Mitunter kann auch die Frage relevant werden, ob der Künstler nach außen auftritt wie ein Mitglied der Belegschaft. Verfügt er über unternehmensinterne Visitenkarten, E-Mail-Adressen oder Signaturen? Stellt er sich Kunden oder Dritten als „Mitarbeiter“ vor, oder macht er deutlich, dass er freischaffend tätig ist? Tritt er in eigenem Namen auf, ist das oft ein positives Indiz für eine unabhängige Berufsausübung.

Nutzung eigener Betriebsmittel und eigenes finanzielles Risiko

Wer als selbständiger Künstler seine Arbeitsmittel von A bis Z selbst beschafft und finanziert, verdeutlicht damit sein unternehmerisches Risiko – ein bedeutsamer Faktor auf dem Weg zu einer eigenverantwortlichen Tätigkeit. Gerade in den künstlerischen und kulturellen Sparten kann dieser Einsatz von eigenem Kapital beträchtlich sein: Kameras, Schnittplätze, Instrumente, Softwarelizenzen oder Atelier- bzw. Studiomieten sind kostenintensiv. Wer sich derlei Betriebsmittel anschafft und sie in eigenen Räumlichkeiten einsetzt, demonstriert deutlich, dass er unabhängig agiert und kein umfassendes Arbeitssystem eines Dritten nutzt.
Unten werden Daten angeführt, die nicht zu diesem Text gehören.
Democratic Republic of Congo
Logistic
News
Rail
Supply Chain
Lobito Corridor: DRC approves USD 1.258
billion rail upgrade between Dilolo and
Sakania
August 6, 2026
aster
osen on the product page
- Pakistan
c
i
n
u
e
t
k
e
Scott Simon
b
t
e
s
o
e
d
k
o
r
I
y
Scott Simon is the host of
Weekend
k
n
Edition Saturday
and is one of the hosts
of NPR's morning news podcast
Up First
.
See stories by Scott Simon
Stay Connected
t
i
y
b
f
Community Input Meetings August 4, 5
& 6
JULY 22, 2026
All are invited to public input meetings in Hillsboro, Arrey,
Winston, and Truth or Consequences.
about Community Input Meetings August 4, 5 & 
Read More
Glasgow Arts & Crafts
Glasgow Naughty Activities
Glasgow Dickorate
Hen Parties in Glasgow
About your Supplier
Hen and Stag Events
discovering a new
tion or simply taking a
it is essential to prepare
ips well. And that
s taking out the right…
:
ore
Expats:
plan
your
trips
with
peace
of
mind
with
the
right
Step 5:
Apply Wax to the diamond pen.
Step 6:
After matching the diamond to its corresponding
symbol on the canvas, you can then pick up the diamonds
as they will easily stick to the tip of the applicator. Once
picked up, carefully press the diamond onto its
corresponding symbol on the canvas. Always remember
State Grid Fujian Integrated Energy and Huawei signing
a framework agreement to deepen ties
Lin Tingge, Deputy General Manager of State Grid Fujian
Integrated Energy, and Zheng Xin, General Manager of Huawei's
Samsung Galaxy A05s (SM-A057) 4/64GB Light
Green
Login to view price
Zur selbständigen Tätigkeit gehört oft auch die ungewisse Einnahmesituation. Wer ein regelmäßiges Monatsgehalt bekommt, ein Ausfallhonorar im Krankheitsfall oder gar Urlaubsansprüche hat, gleicht eher einem Arbeitnehmer. Üblich für selbständige Künstler sind dagegen projekt- oder pauschalbasierte Honorare, bei denen die Vergütung unter Umständen vom Erfolg oder vom Umfang des abgeschlossenen Werkes abhängt. Zwar können Tagessätze oder Stundenhonorare vereinbart werden, aber gerade die Kombination aus schwankender Auftragslage und eigenem Kostenblock kennzeichnet das unternehmerische Element der Tätigkeit.
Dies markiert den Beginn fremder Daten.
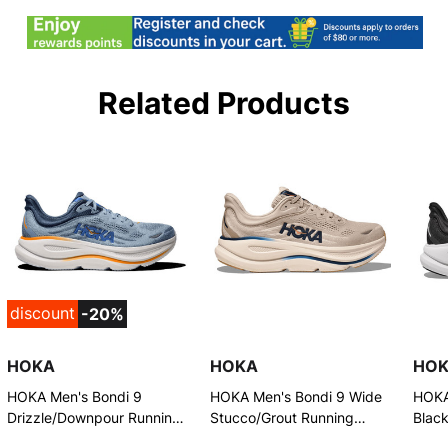
Related Products
discount
-20%
HOKA
HOKA
HO
HOKA Men's Bondi 9
HOKA Men's Bondi 9 Wide
HOKA
Drizzle/Downpour Running
Stucco/Grout Running
Blac
Shoes
Shoes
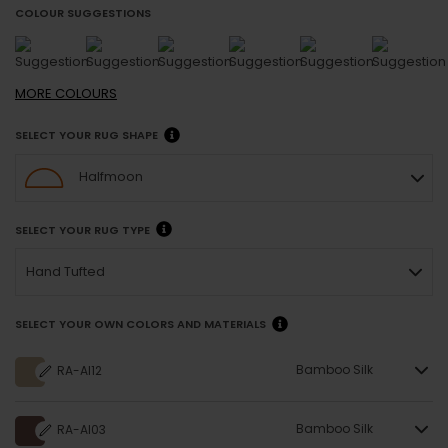
COLOUR SUGGESTIONS
MORE
COLOURS
SELECT YOUR RUG SHAPE
Halfmoon
SELECT YOUR RUG TYPE
Hand Tufted
SELECT YOUR OWN COLORS AND MATERIALS
Bamboo Silk
RA-AI12
Bamboo Silk
RA-AI03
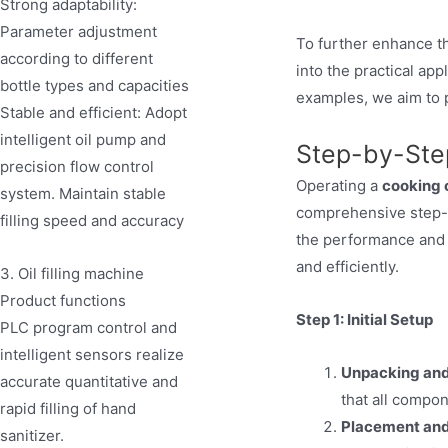
Strong adaptability:
Parameter adjustment
To further enhance t
according to different
into the practical app
bottle types and capacities
examples, we aim to p
Stable and efficient: Adopt
intelligent oil pump and
Step-by-Ste
precision flow control
Operating a
cooking o
system. Maintain stable
comprehensive step-by
filling speed and accuracy
the performance and 
and efficiently.
3. Oil filling machine
Product functions
Step 1: Initial Setup
PLC program control and
intelligent sensors realize
Unpacking and
accurate quantitative and
that all compon
rapid filling of hand
Placement and
sanitizer.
Werden darüber hinaus Hilfskräfte oder Assistenten beauftragt, also weitere Personen unter eigener Verantwortung bezahlt, steigt das Ausmaß des unternehmerischen Handelns. Viele selbständige Künstler arbeiten bei größeren Projekten mit eigenen Honorarkräften zusammen oder beschäftigen freie Mitarbeiter. Dieser Schritt macht deutlich, dass der ursprüngliche Künstler die Rolle eines Auftraggebers für Dritte übernimmt – ganz anders als in einem klassischen Angestelltenverhältnis, in dem der einzelne Mitarbeiter personalpolitisch nicht verantwortlich ist.

Freiheit bei der Honorarverhandlung und Haftung

Eine typische Erscheinung in der selbständigen Kunstbranche ist außerdem die individuelle Verhandlung des Honorars. In einem klassischen Angestelltenverhältnis sind Vergütungen meist an unternehmensweite oder tarifliche Strukturen gebunden. Freischaffende hingegen legen ihre Angebote und Gagen frei fest und verhandeln sie direkt mit ihren Auftraggebern. Zwar mögen Auftraggeber ihrerseits gewisse Budgetgrenzen vorgeben, doch bleibt den Kreativen in der Regel mehr Spielraum, eigene Konditionen vorzuschlagen oder nachzuverhandeln. Die beidseitige Einigung charakterisiert den Abschluss eines Werk- oder Dienstleistungsvertrages, wie er unter Selbständigen typisch ist.

Mit dieser Freiheit geht freilich auch die Möglichkeit einher, für Mängel oder Fehler am Endprodukt selbst haften zu müssen. Wer ein Werk schuldet und dieses nicht vertragsgemäß liefert, läuft Gefahr, Korrekturen übernehmen zu müssen oder einen Teil seiner Vergütung einzubüßen. Teils können Auftraggeber zudem Schadensersatzansprüche geltend machen, wenn eine ungeeignete Performance oder ein fehlerhaftes Werk zu wirtschaftlichen Nachteilen führt. Bei einem Angestellten käme dies seltener infrage, da dort ein völlig anderes Haftungssystem gilt. Die Möglichkeit bzw. Pflicht, für das eigene Resultat einzustehen, verstärkt das Bild einer eigenverantwortlich tätigen Persönlichkeit.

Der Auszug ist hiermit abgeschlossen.